Les compositeurs ont souvent tenté de renforcer l'unité
des oeuvres longues ou en plusieurs mouvements. Un de moyens utilisés
était le rappel d'un thème ou d'un motif entendu
précédemment, soit dans le même mouvement, soit dans un autre
mouvement. Jouer un thème plusieurs fois dans un même mouvement
était chose commune, mais le rappel thématique à travers différents
mouvements d'une oeuvre, permettant de créer un lien fort entre les
différents mouvements, était peu répandu avant le XIX-ème siècle.

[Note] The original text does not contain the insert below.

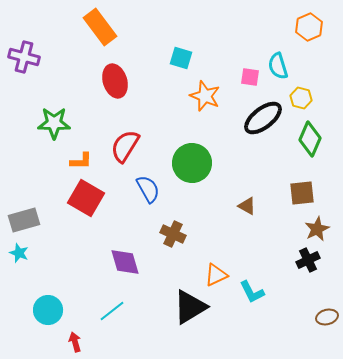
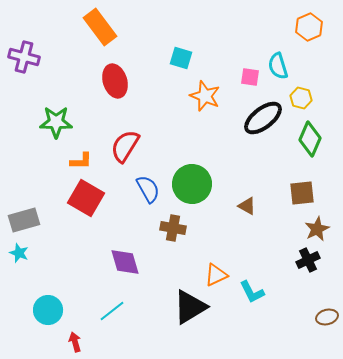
green star: moved 2 px right, 1 px up
green circle: moved 21 px down
brown cross: moved 6 px up; rotated 15 degrees counterclockwise
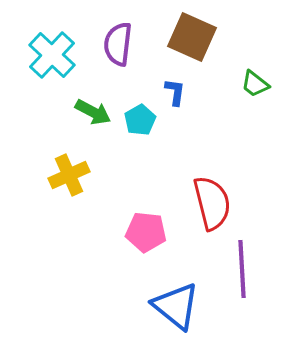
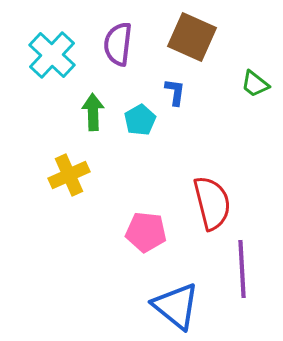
green arrow: rotated 120 degrees counterclockwise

Une extension du rappel thématique, la transformation thématique, a
peu à peu pris place pour venir enrichir le lien pouvant exister entre
les différentes occurrences d'un même thème. L'idée de transformer un
thème, par exemple pour le développer (mouvement contraire,
rétrograde, augmentation, diminution, etc.) date de bien avant le
XIX-ème siècle. Mais il était très rare, avant et pendant la
période romantique, d'observer une oeuvre en plusieurs mouvements dans
laquelle tous les thèmes étaient reliés entre eux par des
transformations.
La sonate pour violon et piano de Franck, dite communément sonate de
Franck (1888), est d'après Vincent d'Indy "Le premier et le plus
pur modèle dans de l'emploi cyclique des thèmes dans la forme sonate"
([1]). Bien qu'il existât déjà certains oeuvres à caractères
cyclique, Franck fut le premier à aller aussi loin. Nous verrons dans
cette sonate que les liens thématiques sont très forts et qu'aucun
thème n'y apparaît sans relation avec les autres.